Sowards v. American Car & Foundry Co.

Decision Date16 November 1909
PartiesSOWARDS v. AMERICAN CAR & FOUNDRY CO.
CourtWest Virginia Supreme Court

Submitted June 4, 1909.

Syllabus by the Court.

A master is liable for injury to a servant from defective machinery, not for danger only, but only for negligence. The fact of such injury will not alone impose liability on the master.

A master is not bound to furnish the very best and safest machinery and appliances for his servant. So they be such as are reasonably safe, and may be safely used with due care on the part of the servant, the master is not liable for injury to the servant therefrom. The master is not liable for mere error of judgment.

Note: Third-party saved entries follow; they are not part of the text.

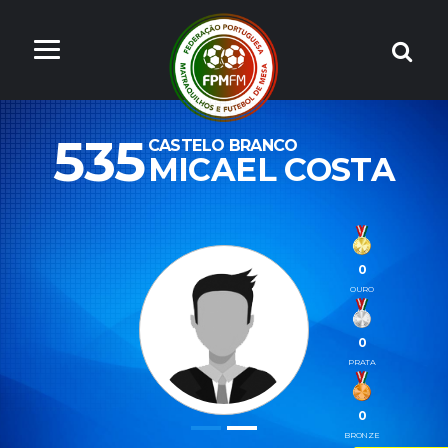
535
CASTELO BRANCO
MICAEL COSTA
0
OURO
0
PRATA
0
BRONZE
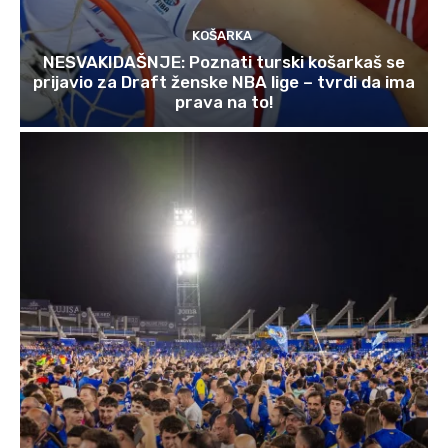
KOŠARKA
NESVAKIDAŠNJE: Poznati turski košarkaš se
prijavio za Draft ženske NBA lige – tvrdi da ima
prava na to!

A master using machinery that is defective is not liable for injury to his servant from it, unless the master knows, or under the circumstances should know, such defectiveness.

When in an action for tort, the evidence is such that a verdict for plaintiff should be set aside, the court, if asked should direct a verdict for defendant, and, if it refuses the appellate court will set aside judgment and verdict, but will not render final judgment for defendant, but will remand for a new trial, unless it very clearly appears that the plaintiff cannot better his case on a new trial.

Error to Circuit Court, Cabell County.

Action by Opha Sowards against the American Car & Foundry Company. Judgment for plaintiff, and defendant brings error. Reversed.

Anderson, Strother & Hughes, for plaintiff in error.

Null & Higgins, for defendant in error.

BRANNON J.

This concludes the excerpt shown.